My son is demoralized in this post-Packers Super Bowl world. At almost nine years old, Attila the Son has chosen a position in life that is diametrically opposed to whatever the prevailing attitude is surrounding him on any subject. He is, to steal a description once lobbed at a college colleague who was almost magically obtuse and befuddled, "skew to the universe." Only at an engineering college could the allegation of being perpendicular to any known plane be "fightin' words."
The fourth quarter had Attila storming and stomping with whatever energy he had left after sledding at Scout Camp most of the day. If he ever gets a tattoo, I suspect it will say, "I've been robbed" -- his third favorite phrase after "It's not fair" and "This is the worst family ever." The latter has been uttered often enough that I'm thinking of incorporating it in Latin on the family crest right below shield with the smoking computer:
Ego sum inimicus proprius pessimus meus
This actually means "I am my own worst enemy" but I could get away with the improper translation for years before anyone noticed.
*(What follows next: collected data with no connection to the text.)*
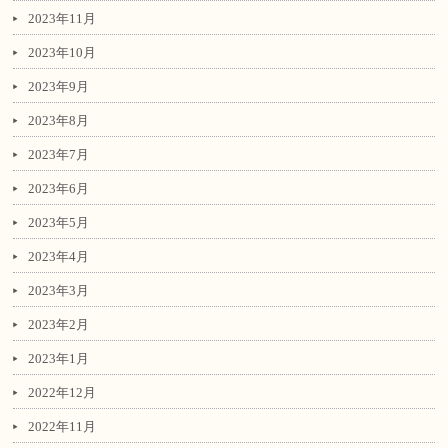
2023年11月
2023年10月
2023年9月
2023年8月
2023年7月
2023年6月
2023年5月
2023年4月
2023年3月
2023年2月
2023年1月
2022年12月
2022年11月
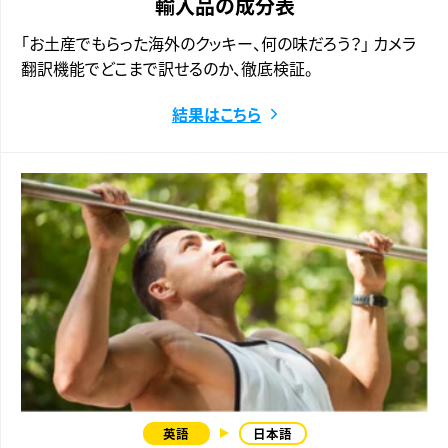
輸入品の成分表
「お土産でもらった海外のクッキー、何の味だろう？」 カメラ
翻訳機能でどこまで訳せるのか、徹底検証。
結果はこちら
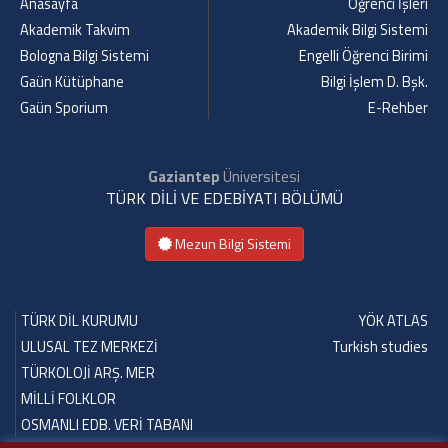
Anasayfa
Öğrenci İşleri
Akademik Takvim
Akademik Bilgi Sistemi
Bologna Bilgi Sistemi
Engelli Öğrenci Birimi
Gaün Kütüphane
Bilgi İşlem D. Bşk.
Gaün Sporium
E-Rehber
Gaziantep
Üniversitesi
TÜRK DİLİ VE EDEBİYATI BÖLÜMÜ
Mezun Bilgi Sistemi
TÜRK DİL KURUMU
YÖK ATLAS
ULUSAL TEZ MERKEZİ
Turkish studies
TÜRKOLOJİ ARŞ. MER
MİLLİ FOLKLOR
OSMANLI EDB. VERİ TABANI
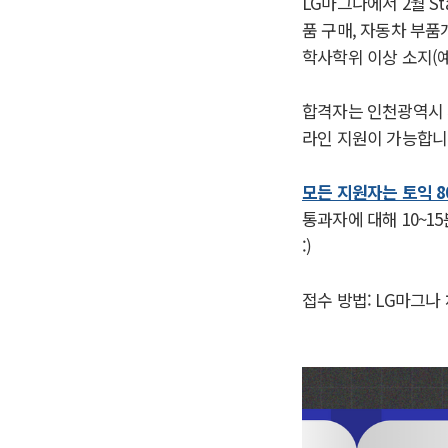
LG마그나에서 2월 S
품 구매, 자동차 부
학사학위 이상 소지(예
합격자는 인천광역시 서
라인 지원이 가능합니
모든 지원자는 토익 8
통과자에 대해 10~1
:)
접수 방법: LG마그나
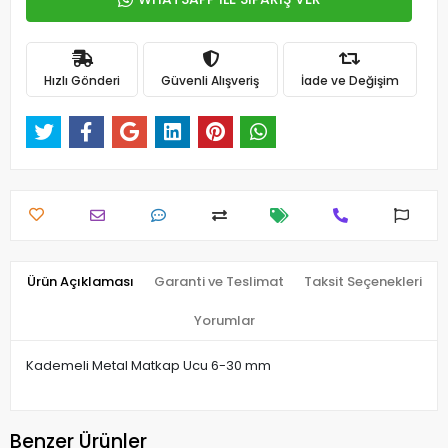
Hızlı Gönderi
Güvenli Alışveriş
İade ve Değişim
Ürün Açıklaması
Garanti ve Teslimat
Taksit Seçenekleri
Yorumlar
Kademeli Metal Matkap Ucu 6-30 mm
Benzer Ürünler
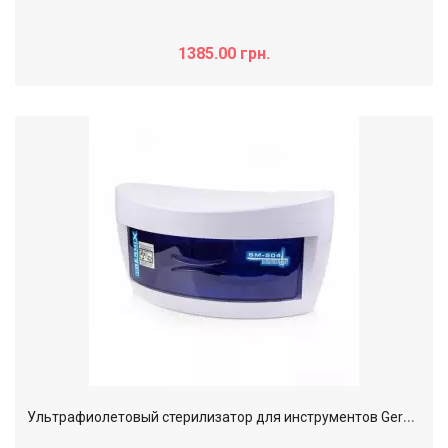
1385.00 грн.
У
льтрафиолетовый стерилизатор для инструментов Germix SM-504B (small edition)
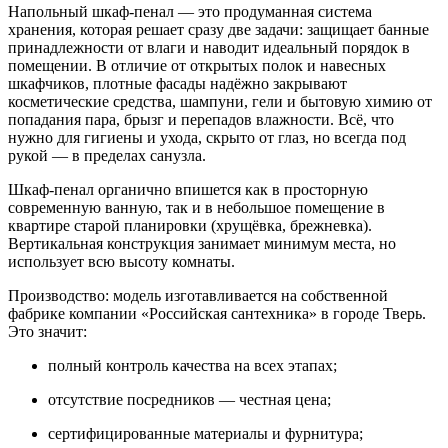
Напольный шкаф-пенал — это продуманная система
хранения, которая решает сразу две задачи: защищает банные
принадлежности от влаги и наводит идеальный порядок в
помещении. В отличие от открытых полок и навесных
шкафчиков, плотные фасады надёжно закрывают
косметические средства, шампуни, гели и бытовую химию от
попадания пара, брызг и перепадов влажности. Всё, что
нужно для гигиены и ухода, скрыто от глаз, но всегда под
рукой — в пределах санузла.
Шкаф-пенал органично впишется как в просторную
современную ванную, так и в небольшое помещение в
квартире старой планировки (хрущёвка, брежневка).
Вертикальная конструкция занимает минимум места, но
использует всю высоту комнаты.
Производство: модель изготавливается на собственной
фабрике компании «Российская сантехника» в городе Тверь.
Это значит:
полный контроль качества на всех этапах;
отсутствие посредников — честная цена;
сертифицированные материалы и фурнитура;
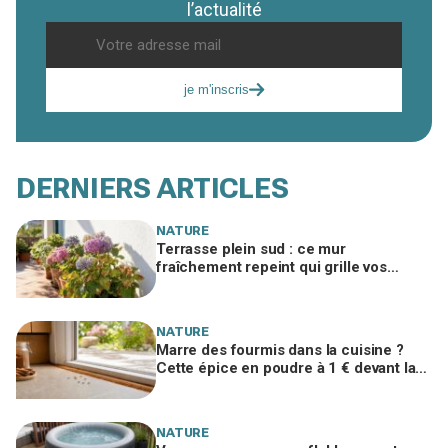
l’actualité
je m'inscris
DERNIERS ARTICLES
NATURE
Terrasse plein sud : ce mur
fraîchement repeint qui grille vos
hortensias et se cache derrière ces
taches sèches
NATURE
Marre des fourmis dans la cuisine ?
Cette épice en poudre à 1 € devant la
porte les arrête avant l’invasion
NATURE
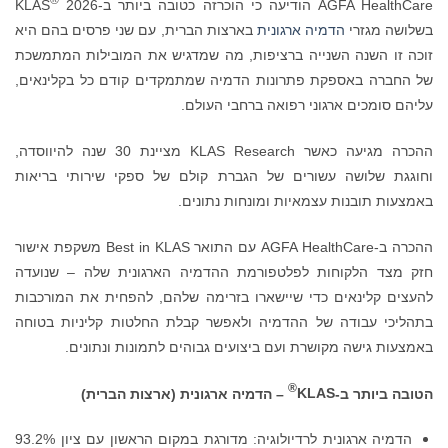
®
AGFA HealthCare הודיעה כי הוכרזה כטובה ביותר ב-KLAS
2026
בשלושה מגזרי
הדמיה ארגונית
בארצות הברית, עם שני פרסים בהם היא
זוכה זו השנה השנייה ברציפות, מה שמדגיש את המובילות המתמשכת
של החברה באספקת פתרונות הדמיה שמתמקדים קודם כל בקלינאים,
עליהם סומכים ארגוני רפואה ברחבי העולם.
ההכרה מגיעה כאשר KLAS Research מציינת 30 שנה להיווסדה,
וחוגגת שלושה עשורים של הגברת קולם של ספקי שירותי בריאות
באמצעות תובנות עצמאיות ומונחות נתונים.
ההכרה ב-AGFA HealthCare עם התואר Best in KLAS משקפת אישור
חזק מצד הלקוחות לפלטפורמת ההדמיה הארגונית שלה – שנועדה
להעצים קלינאים כדי שיישארו בזרימה שלהם, להפחית את המורכבות
בתהליכי עבודה של ההדמיה ולאפשר קבלת החלטות קליניות בטוחה
באמצעות גישה מקושרת ועם ביצועים גבוהים לתמונות ונתונים.
®
הטובה ביותר ב-
KLAS
– הדמיה ארגונית (ארצות הברית)
הדמיה ארגונית לרדיולוגיה: מדורגת במקום הראשון עם ציון 93.2%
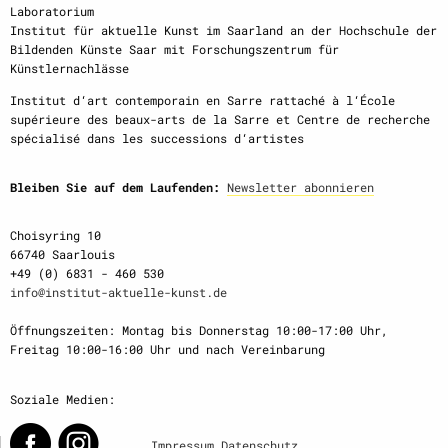
Laboratorium
Institut für aktuelle Kunst im Saarland an der Hochschule der
Bildenden Künste Saar mit Forschungszentrum für
Künstlernachlässe
Institut d‘art contemporain en Sarre rattaché à l‘École
supérieure des beaux-arts de la Sarre et Centre de recherche
spécialisé dans les successions d‘artistes
Bleiben Sie auf dem Laufenden:
Newsletter abonnieren
Choisyring 10
66740 Saarlouis
+49 (0) 6831 - 460 530
info@institut-aktuelle-kunst.de
Öffnungszeiten: Montag bis Donnerstag 10:00-17:00 Uhr,
Freitag 10:00-16:00 Uhr und nach Vereinbarung
Soziale Medien:
Impressum
Datenschutz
As for me, the aftermath from the weekend of birthday party #1, birthday party #2, day camping trip, and Super Bowl party has nearly been cleaned up. Words of wisdom from the Narcissistic Fortune Cookie Company (NFCC - our motto = "So annoying you'll just want to eat the paper"): One is never so thirsty as when there is not one clean glass in the house.
Sign, Sign, Everywhere a Sign
I snapped this little bit of officiousness at a local high school where I attended a meeting. Aren't they missing a phrase like, "While school is in session"?
Perhaps while everyone is quarantined, they can ponder the unnecessary capitalization and the absence of the comma.